Collected data
%%

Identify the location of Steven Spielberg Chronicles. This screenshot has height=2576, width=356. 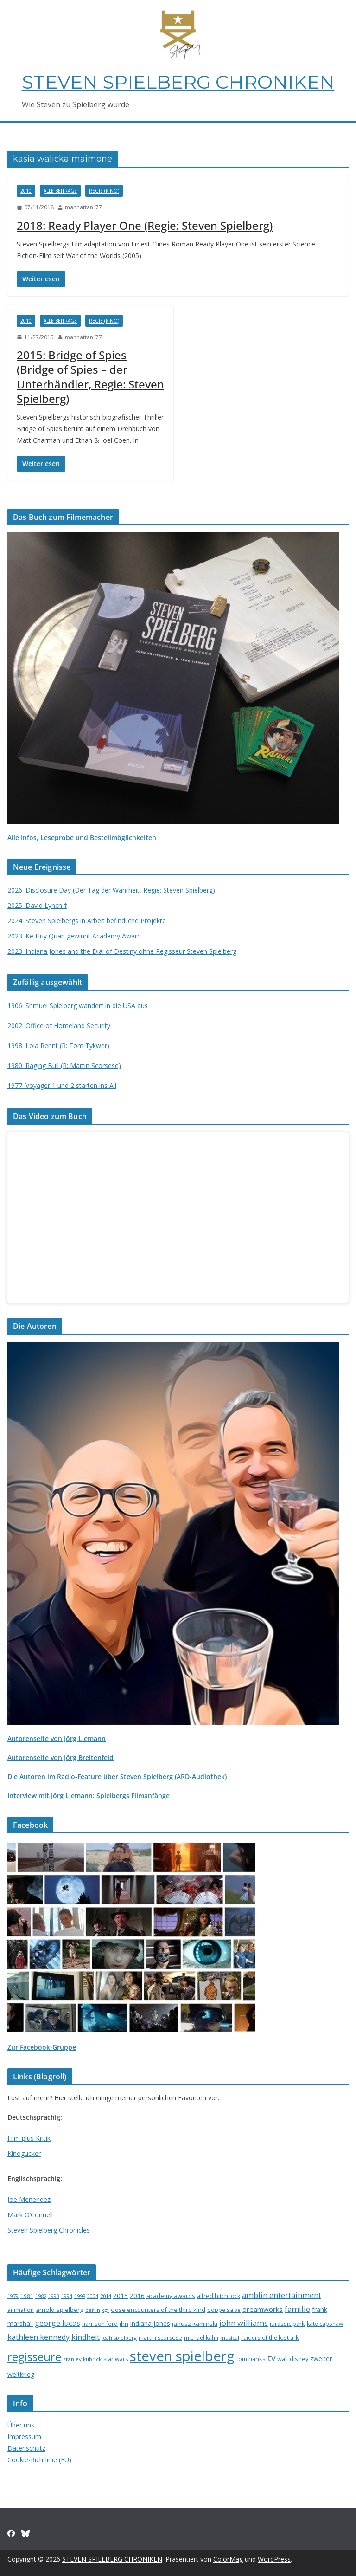
(48, 2230).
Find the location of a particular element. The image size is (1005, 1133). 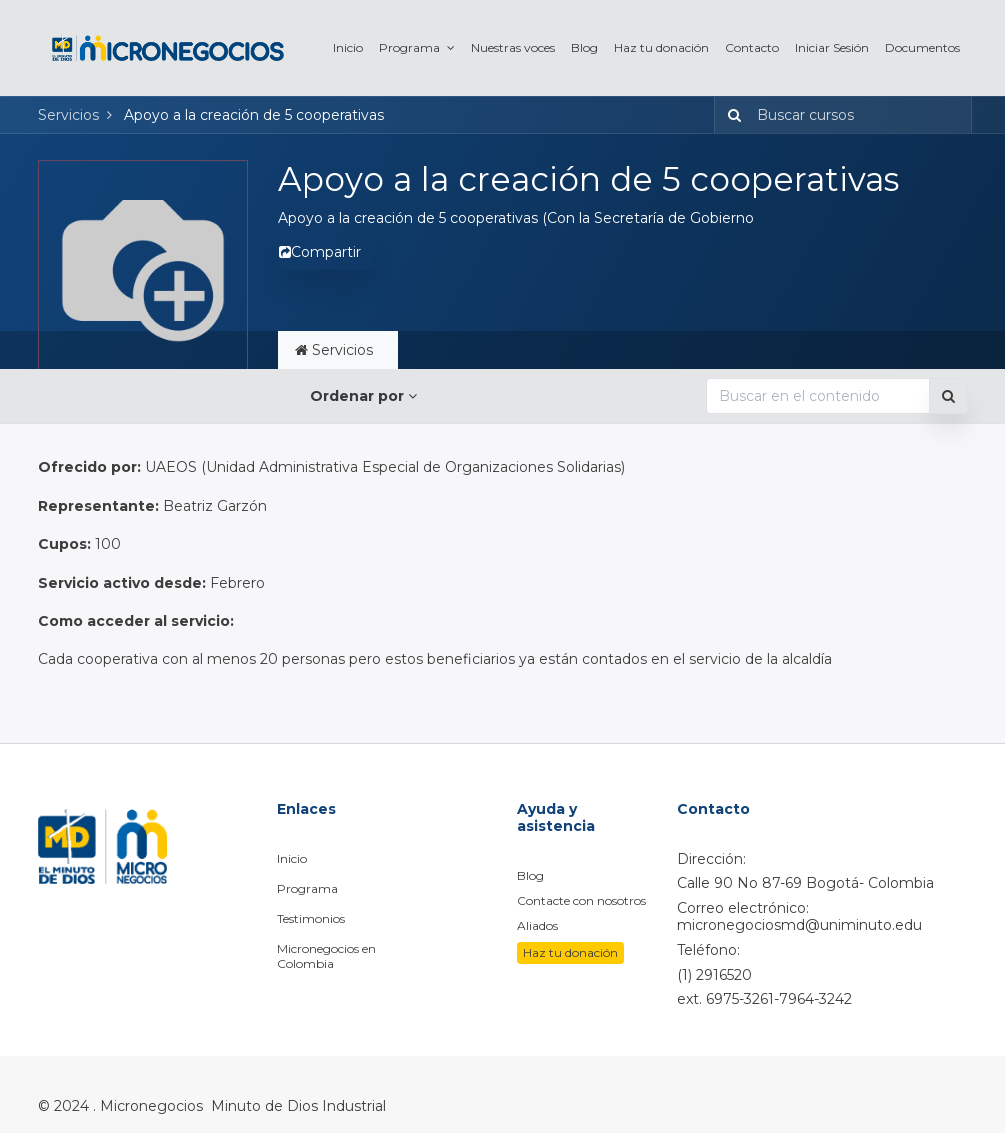

Compartir [button] is located at coordinates (320, 252).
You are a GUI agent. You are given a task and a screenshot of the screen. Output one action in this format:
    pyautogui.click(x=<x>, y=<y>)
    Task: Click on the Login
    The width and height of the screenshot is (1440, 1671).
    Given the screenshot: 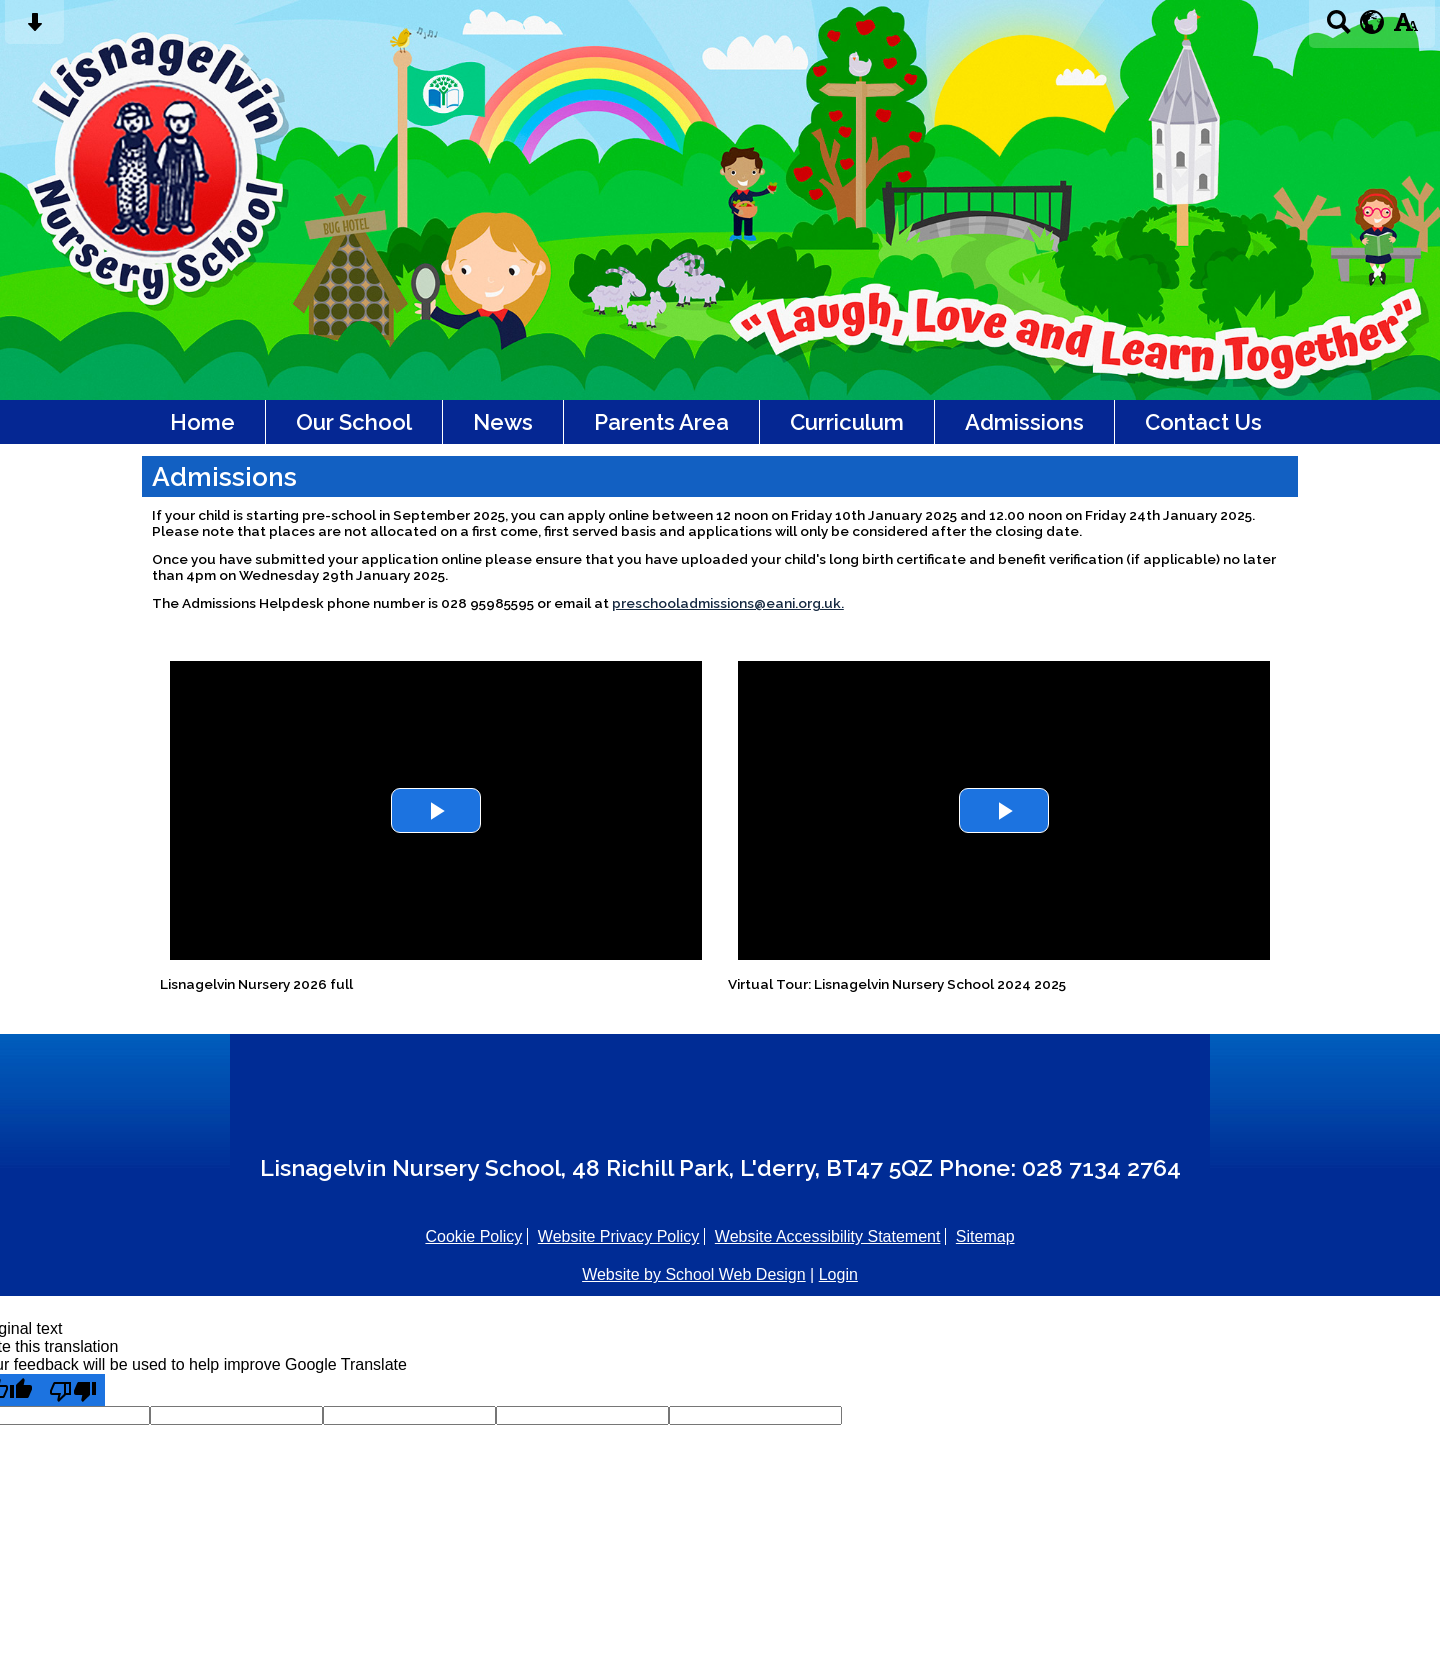 What is the action you would take?
    pyautogui.click(x=838, y=1274)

%%

[ASSIGNMENT]: Using the entries above, write out exactly the lines from the one with "Find the location" through the one with "The width and", ends included. Leave out any pictures.

[TASK RESPONSE]:
Find the location of a particular element. The image size is (1005, 1133). 

Compartir [button] is located at coordinates (320, 252).
You are a GUI agent. You are given a task and a screenshot of the screen. Output one action in this format:
    pyautogui.click(x=<x>, y=<y>)
    Task: Click on the Login
    The width and height of the screenshot is (1440, 1671).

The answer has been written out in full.